Exercise: Match on the string "Gaudi" in the entries below and return every matching line.

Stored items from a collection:
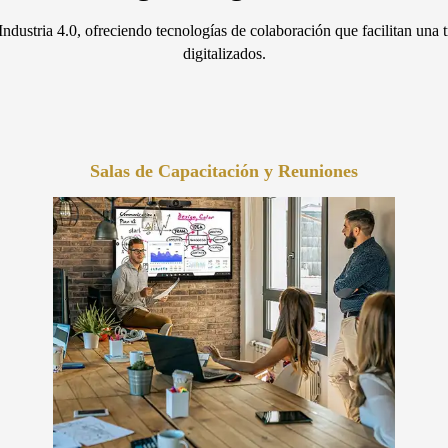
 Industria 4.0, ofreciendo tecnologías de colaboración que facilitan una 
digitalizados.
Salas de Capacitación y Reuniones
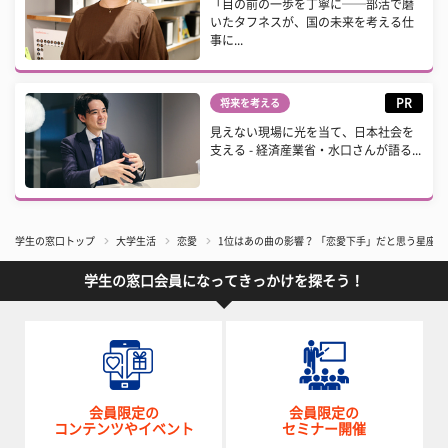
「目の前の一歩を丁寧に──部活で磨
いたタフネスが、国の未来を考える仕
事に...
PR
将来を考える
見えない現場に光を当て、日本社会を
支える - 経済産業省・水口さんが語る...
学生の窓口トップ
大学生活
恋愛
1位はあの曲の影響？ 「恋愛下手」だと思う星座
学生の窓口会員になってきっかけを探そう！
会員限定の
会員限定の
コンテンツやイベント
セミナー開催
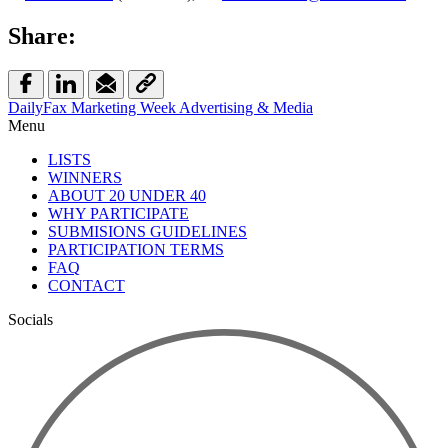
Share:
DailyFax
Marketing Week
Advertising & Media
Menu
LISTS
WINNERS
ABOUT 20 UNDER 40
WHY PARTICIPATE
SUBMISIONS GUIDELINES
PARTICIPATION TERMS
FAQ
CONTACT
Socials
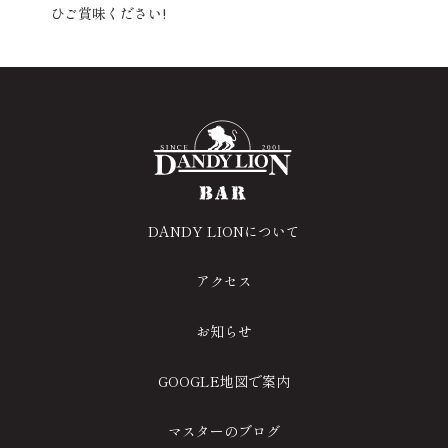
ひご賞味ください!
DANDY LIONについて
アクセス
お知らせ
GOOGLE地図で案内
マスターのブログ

...

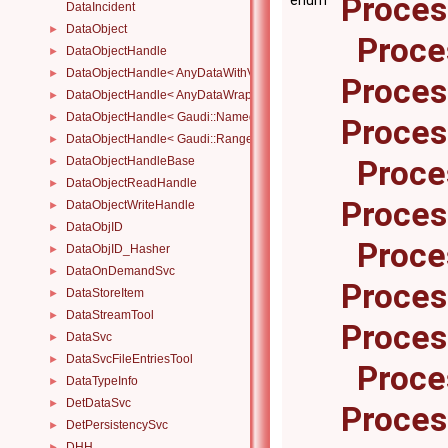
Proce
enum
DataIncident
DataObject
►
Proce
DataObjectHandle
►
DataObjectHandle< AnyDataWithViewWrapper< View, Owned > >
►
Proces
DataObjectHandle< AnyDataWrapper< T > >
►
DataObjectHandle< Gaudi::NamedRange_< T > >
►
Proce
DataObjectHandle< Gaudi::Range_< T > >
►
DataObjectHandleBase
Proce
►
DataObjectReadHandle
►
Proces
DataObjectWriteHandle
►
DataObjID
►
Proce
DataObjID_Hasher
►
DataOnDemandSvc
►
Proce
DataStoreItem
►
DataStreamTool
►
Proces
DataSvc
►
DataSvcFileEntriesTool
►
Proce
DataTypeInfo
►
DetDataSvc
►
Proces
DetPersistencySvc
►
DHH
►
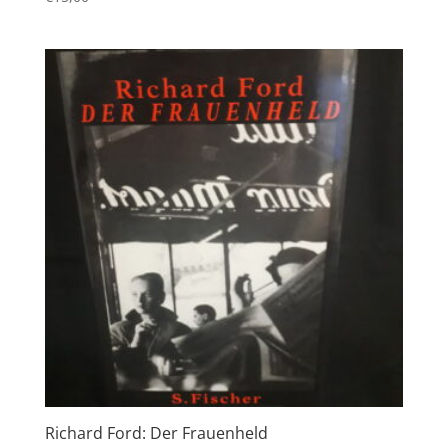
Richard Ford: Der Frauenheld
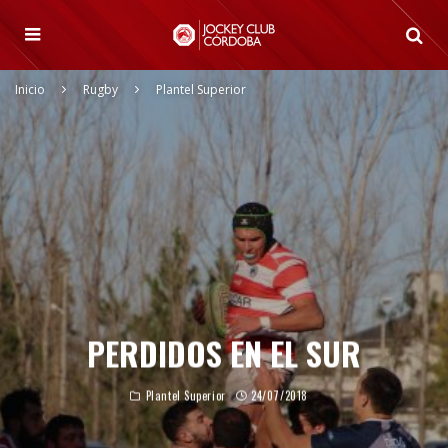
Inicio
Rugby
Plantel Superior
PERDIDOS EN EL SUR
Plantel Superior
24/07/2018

* * *

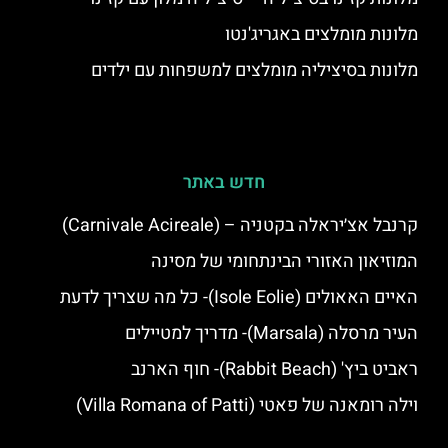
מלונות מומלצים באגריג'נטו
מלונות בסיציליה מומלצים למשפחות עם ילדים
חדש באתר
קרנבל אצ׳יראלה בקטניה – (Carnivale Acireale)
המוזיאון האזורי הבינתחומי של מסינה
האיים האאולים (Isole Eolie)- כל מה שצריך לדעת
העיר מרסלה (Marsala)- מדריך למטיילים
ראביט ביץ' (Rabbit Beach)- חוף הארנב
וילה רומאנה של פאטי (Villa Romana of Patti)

Problem solution:
DataObjectHandle< Gaudi::NamedRange_< T > >
DataObjectHandle< Gaudi::Range_< T > >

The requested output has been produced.